Eli Lilly, Palantir, and Spotify were among the companies that impressed investors with their earnings reports. Eli Lilly, despite initially gaining, closed just below the flatline after reporting fourth-quarter results that exceeded expectations, mainly due to high demand for its new obesity and diabetes drugs.

Palantir Technologies Inc saw a remarkable surge of nearly 31% following its Q4 beat on both revenue and profit, driven by a substantial increase in commercial revenue from new business deals. Wedbush analysts raised their price target on the stock to $30, noting Palantir CEO Alex Karp’s pivotal role in shaping the company’s AI capabilities for future enterprise needs.

Spotify Technology SA narrowed its losses in the fourth quarter, with a 17% increase in revenue, outperforming Wall Street’s expectations and leading to a nearly 4% rise in its share price.

However, the tech sector faced pressure from declining semiconductor stocks, notably NVIDIA Corporation, Advanced Micro Devices Inc, and Rambus Inc.
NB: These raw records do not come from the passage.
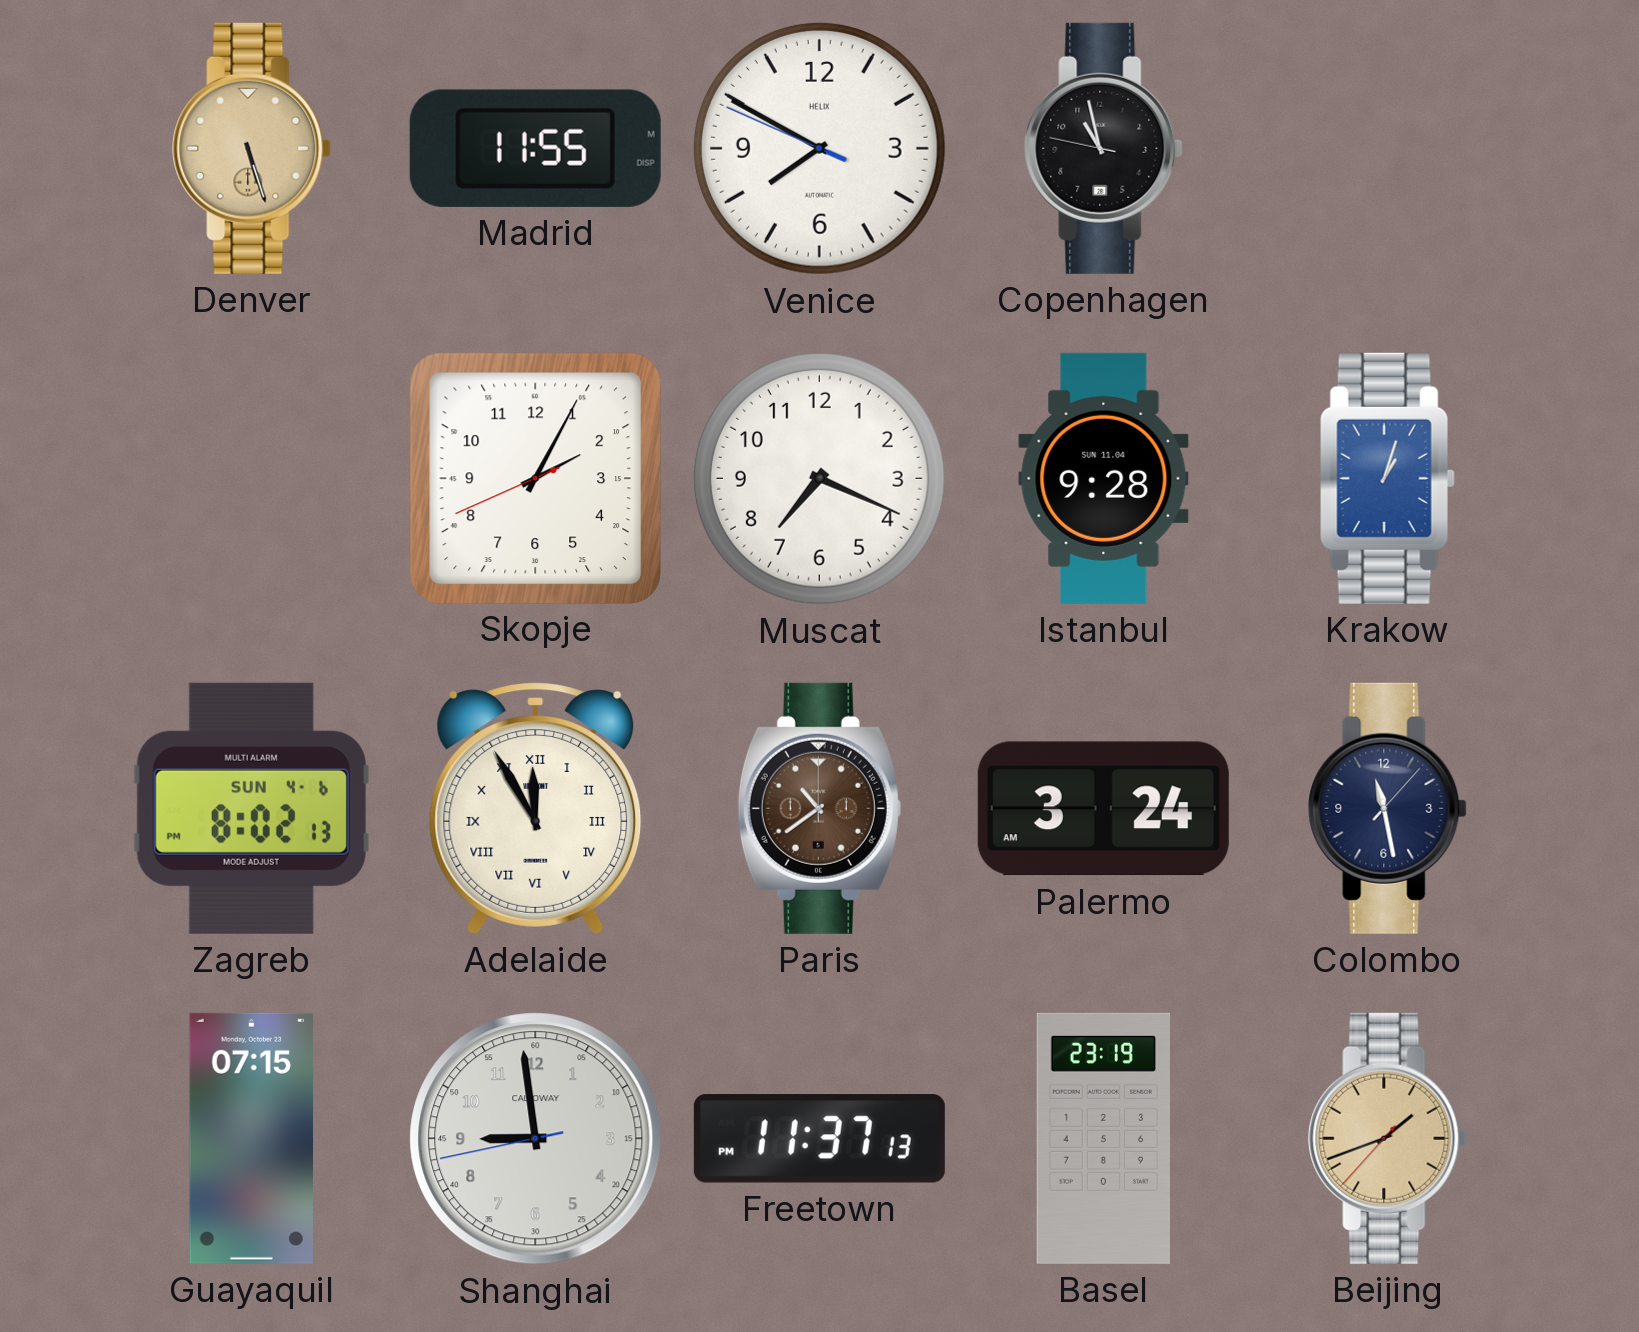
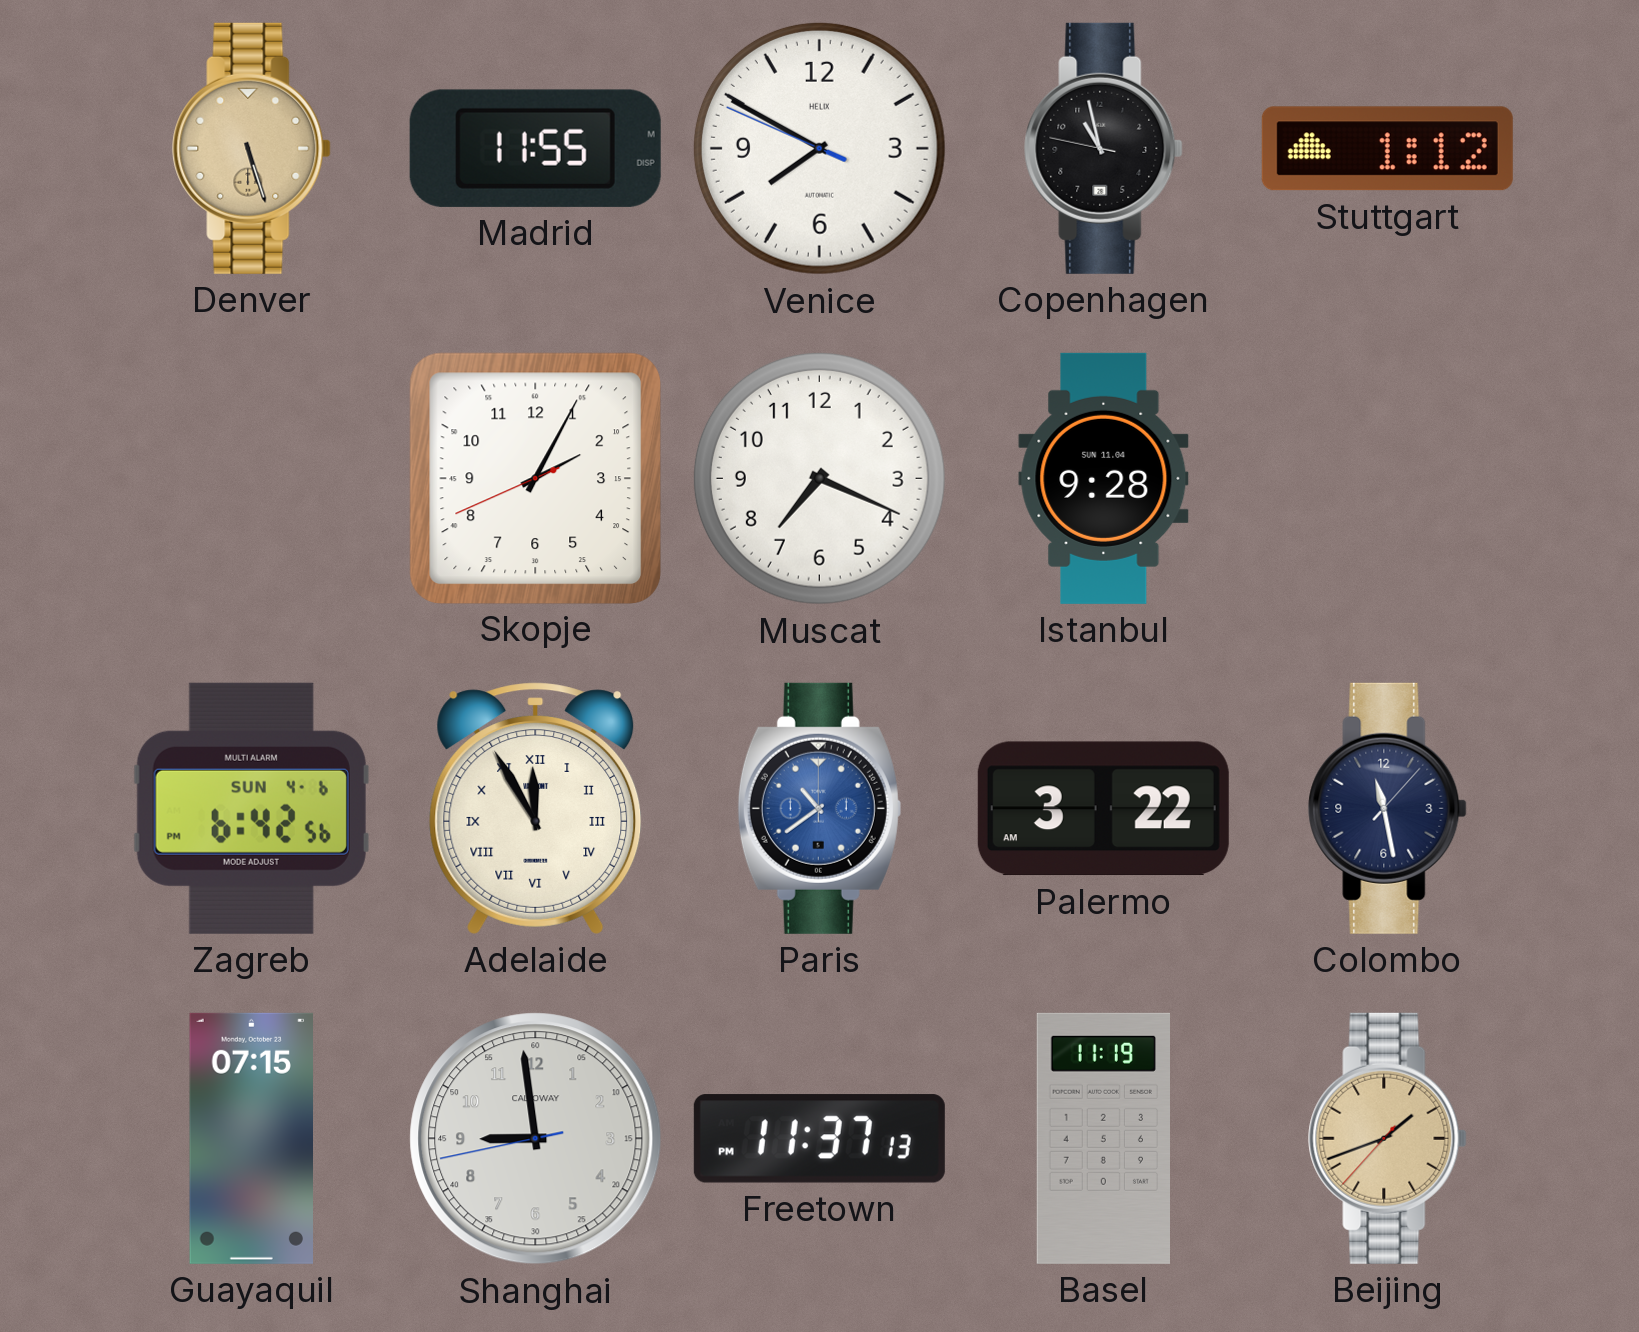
Stuttgart: none -> 1:12
Krakow: 1:03 -> none
Zagreb: 8:02 -> 6:42
Paris dial: brown -> blue
Palermo: 3:24 -> 3:22
Basel: 23:19 -> 11:19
Rambus reported a significant 19% drop in revenue in Q4 compared to the previous year.

DocuSign Inc experienced a 2% decline after announcing a 6% reduction in its workforce and signaling its intention to remain a publicly traded company following stalled talks with potential buyers reported by Reuters. The company framed these job cuts as part of a restructuring plan aimed at achieving long-term growth goals as an independent entity.

Federal Reserve officials reiterated their stance on maintaining current interest rates, emphasizing the need to address inflation to reach the 2% target. Minneapolis Fed President Neel Kashkari noted that recent inflation data indicated progress towards the target but cautioned that further efforts were required. Federal Reserve Bank of Cleveland President Loretta Mester suggested a potential rate cut later in the year if inflation continues to moderate but emphasized that any decision would not be rushed.

Triumph Group Lands Five-Year MRO Contract for Boeing Aircraft Nacelles

Triumph Group, Inc. (NYSE:TGI), a leading aerospace and defense systems manufacturer, has clinched a significant five-year contract to provide maintenance, repair, and overhaul (MRO) services for CF6-80C2 nacelles utilized across diverse Boeing (NYSE:BA) aircraft fleets. The contract, granted by an undisclosed Asia Pacific operator, will be managed by Triumph’s esteemed Product Support business situated in Chonburi, Thailand (TASA).

With a rich history in servicing CF6 nacelles, Triumph intends to leverage its array of cost-effective repair solutions to fulfill the contract’s stringent requirements. Jim Berberet, President of TRIUMPH Product Support, underscored the company’s dedication to delivering competitive pricing, dependable turnaround times, and top-notch products and services.

Triumph’s Product Support arm offers comprehensive life cycle solutions for various aircraft categories, spanning commercial, regional, and military models. Its services extend beyond mere delivery to streamline the MRO supply chain, encompassing the repair of aircraft structures, nacelles, as well as engine and aircraft accessories and components.

Headquartered in Radnor, Pennsylvania, Triumph Group specializes in designing, developing, manufacturing, repairing, and overhauling a diverse range of aerospace and defense systems and components. With a global footprint, the company serves a wide clientele, including original equipment manufacturers and a diverse spectrum of military and commercial aircraft operators.